Cordilleran Section - 106th Annual Meeting, and Pacific Section, American Association of Petroleum Geologists (27-29 May 2010)

Paper No. 12
Presentation Time: 8:30 AM-12:00 PM

CAN GRAVITY ANOMALIES BE USED TO MAP PRE-PLIOCENE SEDIMENTARY BASINS IN THE CENTRAL COAST RANGES, CALIFORNIA?


SCHEIRER, Daniel, U.S. Geological Survey, 345 Middlefield Road, MS 989, Menlo Park, CA 94025, SWEETKIND, Donald, USGS, U.S Geological Survey, Mail Stop 973, Box 25046, Denver Federal Center, Denver, Denver, CO 80225, LANGENHEIM, Victoria, U. S. Geological Survey, 345 Middlefield Road, Menlo Park, CA 94025 and STANLEY, Richard G., U.S. Geological Survey, 345 Middlefield Road, MS 969, Menlo Park, CA 94025, dscheirer@usgs.gov

In relatively simple tectonic settings such as the Basin and Range, gravity anomalies correlate with Neogene basin-filling deposits, and the gravity anomaly can be modeled as a Cenozoic basin-fill component superimposed on a regionally varying pre-Cenozoic basement component. However, many sedimentary basins in the California Coast Ranges have had multi-stage basin-filling histories such that Pliocene and younger sediment accumulations are often poorly correlated with older Cenozoic sedimentary thickness, resulting in a complex gravity anomaly pattern. In these basins, Neogene tectonic deformation associated with the San Andreas Fault system has disrupted marine and non-marine depositional basins formed in an earlier tectonic environment.

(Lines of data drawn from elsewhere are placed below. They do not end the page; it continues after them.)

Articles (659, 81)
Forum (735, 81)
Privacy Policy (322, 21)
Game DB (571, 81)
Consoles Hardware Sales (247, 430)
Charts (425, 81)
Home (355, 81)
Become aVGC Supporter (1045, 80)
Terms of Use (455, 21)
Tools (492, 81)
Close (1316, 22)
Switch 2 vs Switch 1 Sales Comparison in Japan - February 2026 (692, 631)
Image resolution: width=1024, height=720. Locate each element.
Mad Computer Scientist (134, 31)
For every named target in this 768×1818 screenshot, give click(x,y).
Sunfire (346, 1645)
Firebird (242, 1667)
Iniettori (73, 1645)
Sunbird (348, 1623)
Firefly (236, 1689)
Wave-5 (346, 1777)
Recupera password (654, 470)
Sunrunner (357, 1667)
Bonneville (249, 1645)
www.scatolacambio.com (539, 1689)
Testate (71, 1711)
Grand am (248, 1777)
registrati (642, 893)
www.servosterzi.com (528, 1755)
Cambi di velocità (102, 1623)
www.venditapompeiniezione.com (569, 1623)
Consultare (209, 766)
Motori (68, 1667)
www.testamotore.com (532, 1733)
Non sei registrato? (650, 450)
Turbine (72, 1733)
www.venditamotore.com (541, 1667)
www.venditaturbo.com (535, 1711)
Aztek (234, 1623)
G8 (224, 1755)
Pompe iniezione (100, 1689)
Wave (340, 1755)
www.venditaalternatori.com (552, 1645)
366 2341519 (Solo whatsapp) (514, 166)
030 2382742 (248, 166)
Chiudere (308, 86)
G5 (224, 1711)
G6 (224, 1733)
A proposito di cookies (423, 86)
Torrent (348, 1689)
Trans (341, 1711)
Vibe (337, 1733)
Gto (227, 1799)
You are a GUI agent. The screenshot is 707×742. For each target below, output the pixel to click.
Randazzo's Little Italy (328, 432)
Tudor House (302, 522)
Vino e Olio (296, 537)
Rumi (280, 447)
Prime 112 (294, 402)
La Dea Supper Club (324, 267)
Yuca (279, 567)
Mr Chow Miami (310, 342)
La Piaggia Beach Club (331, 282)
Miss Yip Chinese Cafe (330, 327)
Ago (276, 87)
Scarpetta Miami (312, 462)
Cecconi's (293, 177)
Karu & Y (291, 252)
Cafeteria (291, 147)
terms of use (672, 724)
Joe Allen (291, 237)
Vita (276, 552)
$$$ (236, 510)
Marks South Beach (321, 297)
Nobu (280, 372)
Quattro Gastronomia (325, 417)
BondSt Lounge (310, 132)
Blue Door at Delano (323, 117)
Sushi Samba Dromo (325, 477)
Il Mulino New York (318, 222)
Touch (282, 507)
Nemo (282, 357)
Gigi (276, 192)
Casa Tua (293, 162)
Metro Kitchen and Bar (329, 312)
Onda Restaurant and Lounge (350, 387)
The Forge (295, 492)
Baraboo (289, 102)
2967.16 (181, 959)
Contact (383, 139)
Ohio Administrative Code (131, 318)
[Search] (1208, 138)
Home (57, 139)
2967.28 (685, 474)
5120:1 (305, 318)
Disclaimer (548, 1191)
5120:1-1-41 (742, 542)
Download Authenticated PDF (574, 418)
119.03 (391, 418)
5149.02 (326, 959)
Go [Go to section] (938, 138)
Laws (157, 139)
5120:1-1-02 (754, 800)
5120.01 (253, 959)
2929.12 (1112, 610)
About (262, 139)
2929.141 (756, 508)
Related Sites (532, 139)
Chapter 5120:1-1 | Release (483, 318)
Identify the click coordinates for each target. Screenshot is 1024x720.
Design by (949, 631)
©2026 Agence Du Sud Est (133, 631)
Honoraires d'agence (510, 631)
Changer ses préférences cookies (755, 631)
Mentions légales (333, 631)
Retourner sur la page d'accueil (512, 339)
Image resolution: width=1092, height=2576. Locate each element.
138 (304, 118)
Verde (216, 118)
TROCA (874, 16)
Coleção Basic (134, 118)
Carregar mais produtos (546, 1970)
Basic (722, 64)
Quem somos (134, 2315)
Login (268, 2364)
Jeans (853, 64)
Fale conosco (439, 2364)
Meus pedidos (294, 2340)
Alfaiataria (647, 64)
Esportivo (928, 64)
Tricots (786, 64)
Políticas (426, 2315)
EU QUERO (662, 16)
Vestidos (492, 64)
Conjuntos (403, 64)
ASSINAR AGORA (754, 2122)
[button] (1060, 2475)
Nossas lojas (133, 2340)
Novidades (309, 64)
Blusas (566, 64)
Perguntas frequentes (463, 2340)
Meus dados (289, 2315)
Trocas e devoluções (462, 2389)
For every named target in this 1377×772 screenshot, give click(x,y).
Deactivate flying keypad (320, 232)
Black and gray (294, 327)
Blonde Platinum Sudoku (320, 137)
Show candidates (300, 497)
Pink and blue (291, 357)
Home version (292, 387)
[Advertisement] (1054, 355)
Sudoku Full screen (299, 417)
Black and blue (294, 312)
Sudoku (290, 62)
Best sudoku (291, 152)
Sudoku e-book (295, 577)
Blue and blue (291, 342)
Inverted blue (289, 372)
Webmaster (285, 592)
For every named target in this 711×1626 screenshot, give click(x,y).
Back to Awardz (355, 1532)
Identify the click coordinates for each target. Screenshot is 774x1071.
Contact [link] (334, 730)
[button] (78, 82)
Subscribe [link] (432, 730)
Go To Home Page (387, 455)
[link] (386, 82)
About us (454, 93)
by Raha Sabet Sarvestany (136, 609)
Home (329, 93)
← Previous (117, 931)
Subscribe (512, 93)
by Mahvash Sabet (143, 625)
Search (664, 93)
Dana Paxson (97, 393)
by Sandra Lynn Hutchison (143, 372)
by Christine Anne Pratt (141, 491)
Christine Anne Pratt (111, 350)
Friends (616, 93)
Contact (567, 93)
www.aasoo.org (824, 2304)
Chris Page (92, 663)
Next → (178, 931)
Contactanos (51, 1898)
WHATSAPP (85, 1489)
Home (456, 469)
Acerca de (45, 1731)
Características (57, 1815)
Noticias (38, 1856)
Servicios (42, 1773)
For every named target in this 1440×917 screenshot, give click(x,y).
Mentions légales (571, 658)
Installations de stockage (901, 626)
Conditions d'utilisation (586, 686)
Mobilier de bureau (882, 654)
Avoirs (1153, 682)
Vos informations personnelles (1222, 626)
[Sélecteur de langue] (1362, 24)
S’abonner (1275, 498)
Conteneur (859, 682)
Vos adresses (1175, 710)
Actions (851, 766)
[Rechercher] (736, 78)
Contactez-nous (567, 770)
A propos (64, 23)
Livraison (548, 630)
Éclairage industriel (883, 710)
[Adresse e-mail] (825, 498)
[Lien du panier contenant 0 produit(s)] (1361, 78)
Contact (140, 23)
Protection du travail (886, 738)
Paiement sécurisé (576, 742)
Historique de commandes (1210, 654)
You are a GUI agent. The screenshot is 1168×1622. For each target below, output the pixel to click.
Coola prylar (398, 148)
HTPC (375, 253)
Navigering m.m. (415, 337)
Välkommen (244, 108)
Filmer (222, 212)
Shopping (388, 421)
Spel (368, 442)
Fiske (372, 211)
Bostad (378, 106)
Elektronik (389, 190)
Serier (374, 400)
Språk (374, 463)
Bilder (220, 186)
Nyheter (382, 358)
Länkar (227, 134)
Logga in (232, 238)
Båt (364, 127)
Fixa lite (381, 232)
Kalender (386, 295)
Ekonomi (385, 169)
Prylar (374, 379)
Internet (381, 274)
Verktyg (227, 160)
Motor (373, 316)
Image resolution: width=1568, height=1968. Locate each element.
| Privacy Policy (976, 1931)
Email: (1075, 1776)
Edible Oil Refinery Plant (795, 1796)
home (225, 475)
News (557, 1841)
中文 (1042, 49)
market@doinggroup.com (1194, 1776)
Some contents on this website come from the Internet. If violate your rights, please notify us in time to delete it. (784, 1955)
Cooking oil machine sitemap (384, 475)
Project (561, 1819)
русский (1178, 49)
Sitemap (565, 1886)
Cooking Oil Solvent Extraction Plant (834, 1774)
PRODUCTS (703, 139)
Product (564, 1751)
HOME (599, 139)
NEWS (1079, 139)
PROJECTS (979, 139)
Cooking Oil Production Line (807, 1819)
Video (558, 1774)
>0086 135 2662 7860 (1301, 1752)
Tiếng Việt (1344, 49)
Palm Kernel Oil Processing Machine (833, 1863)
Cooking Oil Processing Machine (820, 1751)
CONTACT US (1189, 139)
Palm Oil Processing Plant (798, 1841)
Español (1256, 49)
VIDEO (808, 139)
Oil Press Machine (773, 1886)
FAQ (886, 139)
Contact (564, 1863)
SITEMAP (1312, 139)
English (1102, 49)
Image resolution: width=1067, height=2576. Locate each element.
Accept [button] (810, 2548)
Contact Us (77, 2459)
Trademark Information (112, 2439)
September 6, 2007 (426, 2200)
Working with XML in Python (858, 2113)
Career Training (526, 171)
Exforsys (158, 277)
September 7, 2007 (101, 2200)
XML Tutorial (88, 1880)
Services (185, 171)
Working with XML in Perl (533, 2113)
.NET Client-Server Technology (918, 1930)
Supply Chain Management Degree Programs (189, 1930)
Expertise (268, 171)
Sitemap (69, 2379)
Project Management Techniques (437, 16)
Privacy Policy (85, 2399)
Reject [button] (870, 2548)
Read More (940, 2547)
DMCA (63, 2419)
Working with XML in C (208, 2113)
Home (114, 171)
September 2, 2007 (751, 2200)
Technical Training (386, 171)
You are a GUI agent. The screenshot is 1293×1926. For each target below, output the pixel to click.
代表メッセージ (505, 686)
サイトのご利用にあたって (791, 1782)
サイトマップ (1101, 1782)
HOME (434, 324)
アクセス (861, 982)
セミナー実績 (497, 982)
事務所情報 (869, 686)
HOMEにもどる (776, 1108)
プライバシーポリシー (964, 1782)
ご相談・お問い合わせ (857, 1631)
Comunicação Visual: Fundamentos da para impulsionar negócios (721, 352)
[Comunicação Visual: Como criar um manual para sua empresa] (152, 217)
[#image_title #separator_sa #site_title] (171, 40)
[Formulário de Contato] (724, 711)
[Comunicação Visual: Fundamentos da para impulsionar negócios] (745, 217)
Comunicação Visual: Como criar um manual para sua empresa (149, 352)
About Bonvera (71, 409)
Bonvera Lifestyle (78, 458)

We are modeling gravity anomalies in the multi-stage Cuyama and Carrizo Plain basins by separating the gravity effects of Pliocene and younger deposits from those of Miocene through upper Cretaceous deposits, with the goal of estimating how pre-Pliocene sediment accumulations have been disrupted since deposition. We utilize down-hole logs from oil and gas wells to constrain basin thickness estimates derived from depth-inversion of gravity anomalies. Our analysis shows that in the Carrizo basin, Pliocene and younger sediments are as thick as 1.5 km near the center of Carrizo Plain, and pre-Pliocene deposits have a smaller gravity signature than overlying deposits. In the Cuyama basin, the Pliocene and younger sediments are slightly less than 2 km in maximum thickness, and older sediments are 3-5 km thick. In western Cuyama basin, a narrow region of thick, interpreted-pre-Pliocene sediments extends to the northwest of the present-day valley. Restoration of ~30 km of right-lateral offset on the buried Russell Fault places this narrow region of sediments adjacent to similarly thick pre-Pliocene accumulations observed east of the Russell Fault in central and eastern Cuyama Valley. By analyzing the disruption of Miocene and older basins west of the San Andreas Fault in conjunction with evidence for piercing relations from bedrock outcrop and magnetic anomalies, we hope to define better the pattern and timing of deformation along the faults that segment this portion of the California Coast Ranges.